Enter the daemon, already mentioned above. At this cultural moment, the old concept of the writer’s daemon, the artist’s muse, the thinker’s inner genius, returns with an offer to help us find and fulfill our individual and collective creative destinies in a way that is healing and constructive. To adopt the discipline of the daemon muse by relating to creative energy and calling as a separate, collaborative intelligence is to embark on a kind of monastic path, a way of life that is devoted to sheltering, nurturing, and bringing forth each person’s unique gifts so that they can meet the world’s specific needs at a crucial inflection point in history.
As you can see, I’m correcting the proofs not with a computer, but by hand. I love the tactile sense of intimate connection to the text that this approach creates. Stephen King once talked about writing the entire first draft of Dreamcatcher by hand while he was recovering from his near-fatal accident and unable to sit at a word processor. He said the process reconnected him with the language in a way he hadn’t felt for years.
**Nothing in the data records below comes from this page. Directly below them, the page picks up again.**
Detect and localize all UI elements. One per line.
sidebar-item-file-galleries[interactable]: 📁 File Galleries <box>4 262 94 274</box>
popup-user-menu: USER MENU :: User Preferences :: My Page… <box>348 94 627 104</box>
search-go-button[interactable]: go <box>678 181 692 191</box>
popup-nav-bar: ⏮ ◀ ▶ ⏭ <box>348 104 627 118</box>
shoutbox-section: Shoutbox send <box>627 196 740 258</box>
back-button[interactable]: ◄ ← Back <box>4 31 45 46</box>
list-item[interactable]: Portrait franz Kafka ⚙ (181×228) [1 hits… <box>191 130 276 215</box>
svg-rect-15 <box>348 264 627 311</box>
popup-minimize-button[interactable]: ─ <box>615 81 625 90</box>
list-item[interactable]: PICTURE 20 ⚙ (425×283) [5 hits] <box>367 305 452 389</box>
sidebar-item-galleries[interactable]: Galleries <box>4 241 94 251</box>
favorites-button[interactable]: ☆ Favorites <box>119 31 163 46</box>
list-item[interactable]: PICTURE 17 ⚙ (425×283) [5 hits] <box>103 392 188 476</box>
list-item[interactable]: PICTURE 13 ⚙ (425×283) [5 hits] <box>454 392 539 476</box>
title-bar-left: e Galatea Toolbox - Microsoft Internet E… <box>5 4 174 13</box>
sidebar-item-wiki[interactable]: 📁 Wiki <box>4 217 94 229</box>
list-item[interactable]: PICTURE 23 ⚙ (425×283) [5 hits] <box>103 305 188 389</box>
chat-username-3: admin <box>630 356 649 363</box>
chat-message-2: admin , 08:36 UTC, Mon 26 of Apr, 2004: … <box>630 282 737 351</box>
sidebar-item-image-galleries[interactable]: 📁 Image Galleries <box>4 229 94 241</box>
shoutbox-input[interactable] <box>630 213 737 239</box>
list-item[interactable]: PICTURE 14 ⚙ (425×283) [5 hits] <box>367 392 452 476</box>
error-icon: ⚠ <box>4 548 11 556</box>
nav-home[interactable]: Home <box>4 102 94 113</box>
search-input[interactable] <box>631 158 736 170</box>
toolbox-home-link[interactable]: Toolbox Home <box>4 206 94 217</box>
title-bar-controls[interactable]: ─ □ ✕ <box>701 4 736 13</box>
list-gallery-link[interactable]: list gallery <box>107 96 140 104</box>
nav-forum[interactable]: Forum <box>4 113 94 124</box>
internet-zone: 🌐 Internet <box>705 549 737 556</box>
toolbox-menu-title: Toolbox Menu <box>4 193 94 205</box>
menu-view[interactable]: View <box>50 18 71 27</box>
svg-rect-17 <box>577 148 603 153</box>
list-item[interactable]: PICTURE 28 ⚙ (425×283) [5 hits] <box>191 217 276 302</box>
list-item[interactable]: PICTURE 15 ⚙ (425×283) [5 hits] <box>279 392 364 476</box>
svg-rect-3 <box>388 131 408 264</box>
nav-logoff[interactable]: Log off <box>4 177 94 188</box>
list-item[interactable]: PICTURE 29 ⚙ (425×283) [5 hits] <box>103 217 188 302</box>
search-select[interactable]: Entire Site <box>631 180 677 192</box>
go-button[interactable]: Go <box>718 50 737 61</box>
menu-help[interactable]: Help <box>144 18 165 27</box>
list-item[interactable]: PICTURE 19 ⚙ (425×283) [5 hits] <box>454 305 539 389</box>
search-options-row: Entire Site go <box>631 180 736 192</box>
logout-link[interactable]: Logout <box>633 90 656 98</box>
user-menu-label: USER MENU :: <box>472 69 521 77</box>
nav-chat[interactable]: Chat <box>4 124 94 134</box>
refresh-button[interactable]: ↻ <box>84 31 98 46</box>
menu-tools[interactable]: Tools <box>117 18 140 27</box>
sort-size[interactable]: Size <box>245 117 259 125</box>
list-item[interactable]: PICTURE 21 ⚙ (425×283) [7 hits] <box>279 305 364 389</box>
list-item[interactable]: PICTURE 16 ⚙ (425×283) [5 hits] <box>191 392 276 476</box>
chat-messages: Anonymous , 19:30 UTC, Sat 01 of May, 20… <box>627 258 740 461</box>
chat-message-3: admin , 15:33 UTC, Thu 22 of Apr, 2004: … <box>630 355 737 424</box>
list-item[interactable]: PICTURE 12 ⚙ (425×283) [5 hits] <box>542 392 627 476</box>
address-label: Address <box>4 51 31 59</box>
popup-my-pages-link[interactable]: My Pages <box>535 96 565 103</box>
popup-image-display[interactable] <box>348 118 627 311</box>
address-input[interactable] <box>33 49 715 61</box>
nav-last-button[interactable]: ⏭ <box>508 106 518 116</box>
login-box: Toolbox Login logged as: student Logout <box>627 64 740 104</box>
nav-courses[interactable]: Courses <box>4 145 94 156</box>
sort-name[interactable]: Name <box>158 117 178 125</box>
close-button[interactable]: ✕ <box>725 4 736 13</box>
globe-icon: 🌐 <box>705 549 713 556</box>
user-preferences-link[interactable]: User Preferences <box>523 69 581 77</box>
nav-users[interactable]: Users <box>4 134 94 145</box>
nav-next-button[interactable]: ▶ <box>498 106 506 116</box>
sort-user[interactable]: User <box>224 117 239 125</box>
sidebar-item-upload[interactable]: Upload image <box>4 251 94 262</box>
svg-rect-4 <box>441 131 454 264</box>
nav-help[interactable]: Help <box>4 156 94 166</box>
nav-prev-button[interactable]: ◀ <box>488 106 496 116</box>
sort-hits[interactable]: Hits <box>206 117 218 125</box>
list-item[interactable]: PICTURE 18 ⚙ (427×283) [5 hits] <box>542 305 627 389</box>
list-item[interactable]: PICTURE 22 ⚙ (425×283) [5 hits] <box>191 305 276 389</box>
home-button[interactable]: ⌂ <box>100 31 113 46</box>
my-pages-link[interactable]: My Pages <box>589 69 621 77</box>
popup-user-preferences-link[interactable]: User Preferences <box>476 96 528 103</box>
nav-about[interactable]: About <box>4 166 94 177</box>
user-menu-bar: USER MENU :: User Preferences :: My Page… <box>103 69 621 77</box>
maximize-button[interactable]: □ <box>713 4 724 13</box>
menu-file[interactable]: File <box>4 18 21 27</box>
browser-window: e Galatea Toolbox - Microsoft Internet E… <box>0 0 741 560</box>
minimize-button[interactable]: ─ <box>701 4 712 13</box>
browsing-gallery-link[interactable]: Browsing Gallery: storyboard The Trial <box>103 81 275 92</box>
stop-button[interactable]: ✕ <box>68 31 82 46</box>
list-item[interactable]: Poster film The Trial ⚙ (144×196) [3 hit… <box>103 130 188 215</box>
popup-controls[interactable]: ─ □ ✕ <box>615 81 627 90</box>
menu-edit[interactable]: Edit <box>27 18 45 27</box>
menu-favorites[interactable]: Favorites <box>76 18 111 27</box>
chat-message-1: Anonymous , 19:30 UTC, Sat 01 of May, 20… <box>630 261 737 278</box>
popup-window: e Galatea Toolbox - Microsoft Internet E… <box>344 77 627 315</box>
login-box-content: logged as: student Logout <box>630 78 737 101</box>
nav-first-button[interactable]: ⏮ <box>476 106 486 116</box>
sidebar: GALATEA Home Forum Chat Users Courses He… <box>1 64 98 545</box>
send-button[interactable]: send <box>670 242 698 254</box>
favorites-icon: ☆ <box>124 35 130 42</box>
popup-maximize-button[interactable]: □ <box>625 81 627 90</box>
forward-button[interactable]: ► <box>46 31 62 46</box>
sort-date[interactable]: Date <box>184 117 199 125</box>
I feel the same. Working with text by hand, whether writing or editing, is the most intimate experience you can have with it. And it’s deeply satisfying for the clarity and connection it brings.
Warm regards,
Brilliant ! This follows yesterday's visit with a close friend - both of us mired in the question "why persist in our art ? Neither of us show, neither sell nor have we the desire to prostitute our art for validation from gatekeepers nor for monetary gain." Yet despite the absence of outside observers and the avoidance of "the arts community", I'm compelled to continue making images. This has been a quandary for much of my life....castigating myself for being a coward or feeling jealous and bitchy about those "successfully" marketing their identities - my ego feeling thwarted and denied the pumping-up of admirers clamouring to validate me as "a voice of our times". It sounds pathetic. My friend astonished me with an allegory...a question..."we ( humanity ) are like a herd of elephants stampeding over the planet - all trying to leave our marks and trampling the world....shouldn't we rather be tip-toeing ?"
Thanks for the mention of my post, Matt. I really enjoyed reading this. And yes, it is all kind of weird and fun. And amazing!